Wuornos, 46, was pronounced dead at 9:47 a.m. October 9 following the injection of two syringes of potassium chloride into her bloodstream at the Florida State Prison. Her state killing was the fifty-sixth so far this year in the US. She was the fifty-second person executed in Florida since the reinstatement of the death penalty in that state, and only the second woman.
Eight hundred and five men and women have been sent to their deaths in the US since 1976, and more than half of these executions have been carried out since 1997. In response to this dizzying pace of state killings, news coverage of many executions has become low-key in recent years. Aileen Wuornos’s execution, however, was the occasion for the media to offer up a sickening recounting of the details of her case and her final hours as she awaited her lethal injection.
Viewers were told what she chose for her final meal, and that she was in a “good mood” as she awaited her execution. Reporters repeatedly detailed how the obviously disturbed woman lured and murdered her victims as she hitchhiked the highways and interstates of North Florida over a 13-month period in 1989-90.
The information presented provided little explanation for what led this woman to carry out these brutal killings. Rather it was intended to shock viewers and, by sensationalizing the story, lead those watching to conclude that the only “reasonable” response to Aileen Wuornos’s crimes was to put her to death.
The media response to this woman’s execution was the latest in what can only be described as a perverse fascination with her case by what purports to be “popular culture” in America. It has been the subject of numerous true-crime books, a comic book and at least three movies, including “Damsel of Death, The Aileen Wuornos Story,” which was selected for this year’s New York International Independent Film Festival. “Wuornos”—the opera—premiered in San Francisco in June 2001.
Wednesday’s coverage of the Wuornos case offered little insight into the social and psychological factors that produce individuals capable of carrying out such atrocities. The details that are known about her life depict a woman confronting violence and tragedy from a young age. She was born in Michigan and was raised by her grandparents after her mother abandoned her as an infant. Her father, a convicted child molester, committed suicide in prison. She was pregnant by age 14—the result of a rape, according to Wuornos—and was forced to give up her child.

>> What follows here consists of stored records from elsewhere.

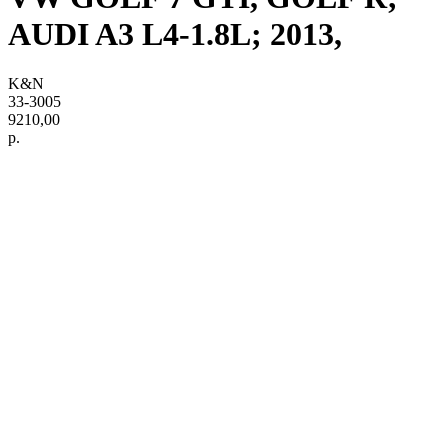
AUDI A3 L4-1.8L; 2013,
K&N
33-3005
9210,00
р.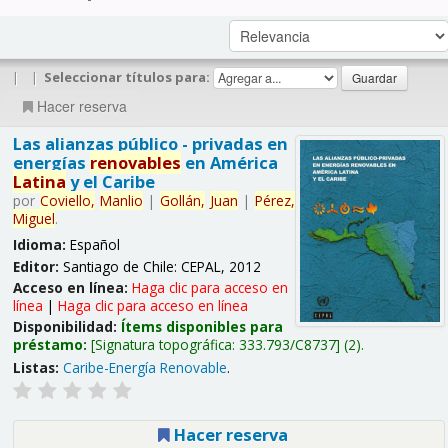
|
|
Seleccionar títulos para:
Hacer reserva
Las alianzas público - privadas en
energías
renovables
en América
Latina
y el Caribe
por
Coviello,
Manlio
|
Gollán,
Juan
|
Pérez,
Miguel
.
Idioma:
Español
Editor:
Santiago de Chile: CEPAL, 2012
Acceso en línea:
Haga clic para acceso en
línea
|
Haga clic para acceso en línea
Disponibilidad:
Ítems disponibles para
préstamo:
Signatura topográfica:
333.793/C8737
(2).
Listas:
Caribe-Energía Renovable
.
Hacer reserva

She was working as a prostitute by age 15, and began abusing alcohol and drugs.
For years, she maintained that she murdered her victims in self-defense while being raped and sodomized, but she later recanted these claims. She said she robbed and killed one of her victims because she needed $200 to rent an apartment for herself and her lover.
Fort Lauderdale attorney Raag Singhal wrote a letter to the Florida Supreme Court last month expressing “grave doubts” about her mental condition. But Florida authorities have always maintained that Wuornos was competent to stand trial. State-appointed psychiatrists interviewed her for half an hour last week and determined that she was “cognizant and lucid,” i.e., ready for the execution chamber. They rejected the arguments of Florida Support, an anti-death penalty group, that she was “borderline psychotic.”
She was a “volunteer” for execution, one of a growing number of condemned inmates in the US who choose to be put to death rather than languish on death row. Florida Governor Jeb Bush signed her death warrant on October 2, even though the constitutionality of the state’s capital punishment system has been called into question by a US Supreme Court ruling on Arizona’s death penalty. In both states, trial judges, and not juries, have the final say on whether or not to sentence defendants to death.
One prosecutor described Wuornos at her 1992 trial as a “homicidal predator,” saying “She was like a spider on the side of the road, waiting for prey—men.” As is the norm, this behavior is explained by the authorities and the media as the actions of an individual inexplicably possessed by evil. No real connection is made between her past and her resort to violent and psychopathic behavior.
The prurient coverage of Wuornos’s execution reflected the media’s obsession with sex and its fascination with state killings. But it also had a political function: to desensitize the public to the barbarity of capital punishment and legitimize state violence.